Arrive in your gym clothes and take sanitising wipes

The governments advice is that we should arrive ready to go. If possible, we should change and shower at home, as changing rooms will be open but should only be used if necessary, such as for swimmers.

Most gyms will be cleaning equipment regularly, but many will be providing wipes and gels to sanitise yourself. To be extra careful, try to sanitise everything you have used and not just wipe it down with a towel.

Reduce your weights

Levels of lean muscle mass can decline drastically in just two weeks, so it takes time to build this back up. Your joints and tensions will also be weaker which makes you prone to injury. If you usually do weights, reduce your usual weight levels by 20% if you have been doing some strength training during lockdown, and 30% if you have been inactive.

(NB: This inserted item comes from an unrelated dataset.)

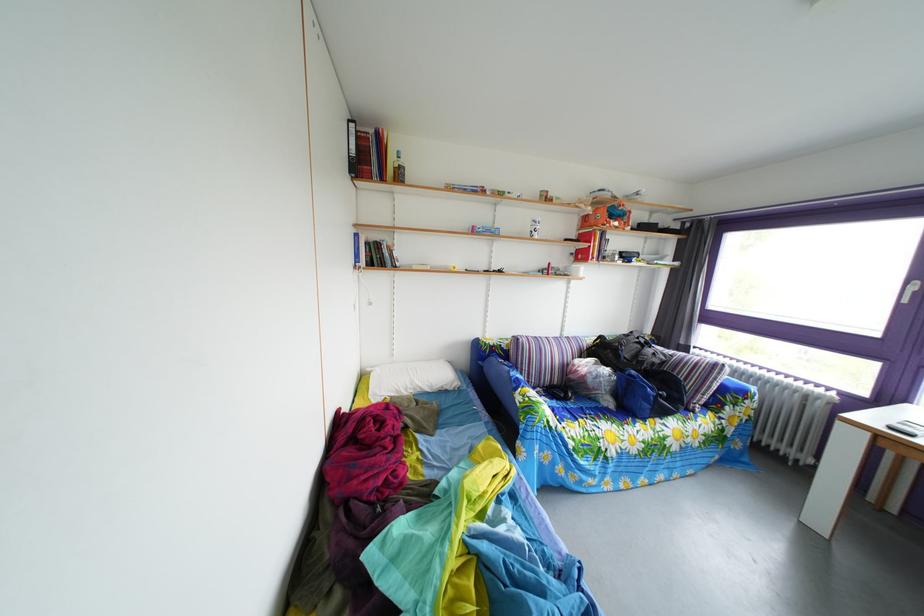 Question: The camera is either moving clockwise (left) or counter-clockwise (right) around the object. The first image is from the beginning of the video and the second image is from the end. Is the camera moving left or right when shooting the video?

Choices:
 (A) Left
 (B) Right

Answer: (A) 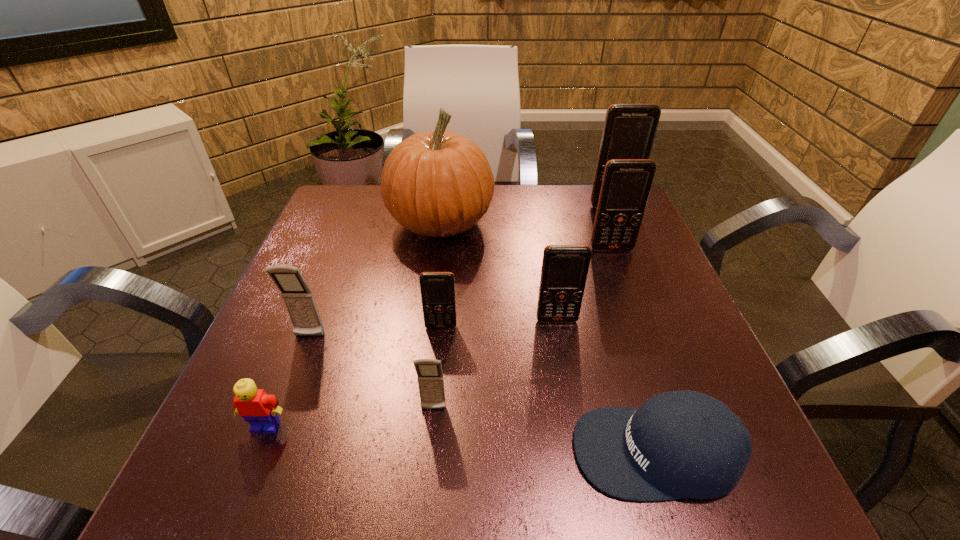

You may have also lost some of your usual technique if you have been taking time away from weights over lockdown, so your muscles will need to be reprogrammed. Getting your technique back could take anything from 2-6 weeks. It is best to use resistance machines instead of free weights whilst you build back up.

Expect shorter opening hours and a different layout

In accordance with government guidelines, classes will likely be shortened so there is more time to clean between sessions. Class sizes will also be reduced to ensure social distancing so there will be less availability. Some gyms may also be using a booking system to make sure they don’t go over capacity.

Many gyms will have changed their layout to ensure they can keep everyone far apart with suitable margin for circulation or one-way routes. Treadmills and cross trainers will have to face walls to reduce potential spread.

Even if you have been training at home, it’s still important to stretch, take care and expect that you will be sore and need to rest. At times like this, it’s even more important to take care of ourselves, and the health of the people we share the gyms with by socially distancing and keeping everything sanitised!